[Saved entries]
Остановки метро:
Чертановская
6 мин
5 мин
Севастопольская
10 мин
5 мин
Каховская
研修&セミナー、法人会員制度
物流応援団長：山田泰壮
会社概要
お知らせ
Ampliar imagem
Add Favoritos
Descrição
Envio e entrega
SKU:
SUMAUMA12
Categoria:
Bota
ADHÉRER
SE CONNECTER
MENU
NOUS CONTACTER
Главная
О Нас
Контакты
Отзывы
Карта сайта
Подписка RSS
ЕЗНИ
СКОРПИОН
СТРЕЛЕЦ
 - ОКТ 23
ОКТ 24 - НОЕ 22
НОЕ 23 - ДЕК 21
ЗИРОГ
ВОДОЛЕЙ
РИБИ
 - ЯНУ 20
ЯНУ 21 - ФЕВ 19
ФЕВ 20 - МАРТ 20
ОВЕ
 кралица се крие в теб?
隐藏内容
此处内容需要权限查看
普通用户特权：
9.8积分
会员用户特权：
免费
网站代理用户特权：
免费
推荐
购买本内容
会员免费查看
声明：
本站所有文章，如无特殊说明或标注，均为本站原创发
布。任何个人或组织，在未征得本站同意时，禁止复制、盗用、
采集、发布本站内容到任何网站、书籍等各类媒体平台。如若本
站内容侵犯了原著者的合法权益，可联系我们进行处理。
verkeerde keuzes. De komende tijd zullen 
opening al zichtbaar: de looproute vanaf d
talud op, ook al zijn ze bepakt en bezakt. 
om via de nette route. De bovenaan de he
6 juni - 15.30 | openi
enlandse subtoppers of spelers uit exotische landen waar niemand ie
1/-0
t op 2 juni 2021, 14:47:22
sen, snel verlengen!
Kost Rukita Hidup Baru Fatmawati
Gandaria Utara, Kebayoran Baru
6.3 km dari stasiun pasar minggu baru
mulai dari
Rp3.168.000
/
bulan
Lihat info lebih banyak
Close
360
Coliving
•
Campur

Exercise instructions> Retype exactly the lines above, from the one with "Чертановская" through the one with "采集、发布本站内容到任何网站、书籍等各类媒体平台。如若本", inclusive.

Task response>
Чертановская
6 мин
5 мин
Севастопольская
10 мин
5 мин
Каховская
研修&セミナー、法人会員制度
物流応援団長：山田泰壮
会社概要
お知らせ
Ampliar imagem
Add Favoritos
Descrição
Envio e entrega
SKU:
SUMAUMA12
Categoria:
Bota
ADHÉRER
SE CONNECTER
MENU
NOUS CONTACTER
Главная
О Нас
Контакты
Отзывы
Карта сайта
Подписка RSS
ЕЗНИ
СКОРПИОН
СТРЕЛЕЦ
 - ОКТ 23
ОКТ 24 - НОЕ 22
НОЕ 23 - ДЕК 21
ЗИРОГ
ВОДОЛЕЙ
РИБИ
 - ЯНУ 20
ЯНУ 21 - ФЕВ 19
ФЕВ 20 - МАРТ 20
ОВЕ
 кралица се крие в теб?
隐藏内容
此处内容需要权限查看
普通用户特权：
9.8积分
会员用户特权：
免费
网站代理用户特权：
免费
推荐
购买本内容
会员免费查看
声明：
本站所有文章，如无特殊说明或标注，均为本站原创发
布。任何个人或组织，在未征得本站同意时，禁止复制、盗用、
采集、发布本站内容到任何网站、书籍等各类媒体平台。如若本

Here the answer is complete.